Every line of the data below should be printed exactly. Nothing may be dropped.

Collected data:
= Beginning of Section =
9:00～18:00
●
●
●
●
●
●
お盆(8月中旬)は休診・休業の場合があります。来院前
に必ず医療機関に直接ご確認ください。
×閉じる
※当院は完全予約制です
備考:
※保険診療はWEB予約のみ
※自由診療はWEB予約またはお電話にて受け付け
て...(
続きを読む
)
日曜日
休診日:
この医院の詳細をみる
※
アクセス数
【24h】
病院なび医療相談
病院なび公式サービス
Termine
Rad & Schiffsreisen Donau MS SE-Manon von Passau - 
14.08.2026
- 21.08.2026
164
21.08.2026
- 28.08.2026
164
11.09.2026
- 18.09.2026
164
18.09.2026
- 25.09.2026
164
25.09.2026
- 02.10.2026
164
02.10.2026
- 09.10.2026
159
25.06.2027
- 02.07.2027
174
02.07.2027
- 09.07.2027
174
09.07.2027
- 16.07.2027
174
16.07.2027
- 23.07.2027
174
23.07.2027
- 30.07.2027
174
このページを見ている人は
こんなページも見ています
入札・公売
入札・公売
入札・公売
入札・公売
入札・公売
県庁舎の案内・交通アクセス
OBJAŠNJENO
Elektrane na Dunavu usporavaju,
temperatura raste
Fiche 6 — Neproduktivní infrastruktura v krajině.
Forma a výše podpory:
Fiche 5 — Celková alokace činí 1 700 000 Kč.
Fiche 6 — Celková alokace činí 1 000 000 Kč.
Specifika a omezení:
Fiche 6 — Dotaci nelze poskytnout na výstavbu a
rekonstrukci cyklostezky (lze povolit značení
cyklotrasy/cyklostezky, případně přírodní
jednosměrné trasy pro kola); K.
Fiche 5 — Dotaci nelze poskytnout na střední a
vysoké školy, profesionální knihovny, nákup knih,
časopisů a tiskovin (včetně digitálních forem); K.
= End of Section =
*Task answer:*
9:00～18:00
●
●
●
●
●
●
お盆(8月中旬)は休診・休業の場合があります。来院前
に必ず医療機関に直接ご確認ください。
×閉じる
※当院は完全予約制です
備考:
※保険診療はWEB予約のみ
※自由診療はWEB予約またはお電話にて受け付け
て...(
続きを読む
)
日曜日
休診日:
この医院の詳細をみる
※
アクセス数
【24h】
病院なび医療相談
病院なび公式サービス
Termine
Rad & Schiffsreisen Donau MS SE-Manon von Passau - 
14.08.2026
- 21.08.2026
164
21.08.2026
- 28.08.2026
164
11.09.2026
- 18.09.2026
164
18.09.2026
- 25.09.2026
164
25.09.2026
- 02.10.2026
164
02.10.2026
- 09.10.2026
159
25.06.2027
- 02.07.2027
174
02.07.2027
- 09.07.2027
174
09.07.2027
- 16.07.2027
174
16.07.2027
- 23.07.2027
174
23.07.2027
- 30.07.2027
174
このページを見ている人は
こんなページも見ています
入札・公売
入札・公売
入札・公売
入札・公売
入札・公売
県庁舎の案内・交通アクセス
OBJAŠNJENO
Elektrane na Dunavu usporavaju,
temperatura raste
Fiche 6 — Neproduktivní infrastruktura v krajině.
Forma a výše podpory:
Fiche 5 — Celková alokace činí 1 700 000 Kč.
Fiche 6 — Celková alokace činí 1 000 000 Kč.
Specifika a omezení:
Fiche 6 — Dotaci nelze poskytnout na výstavbu a
rekonstrukci cyklostezky (lze povolit značení
cyklotrasy/cyklostezky, případně přírodní
jednosměrné trasy pro kola); K.
Fiche 5 — Dotaci nelze poskytnout na střední a
vysoké školy, profesionální knihovny, nákup knih,
časopisů a tiskovin (včetně digitálních forem); K.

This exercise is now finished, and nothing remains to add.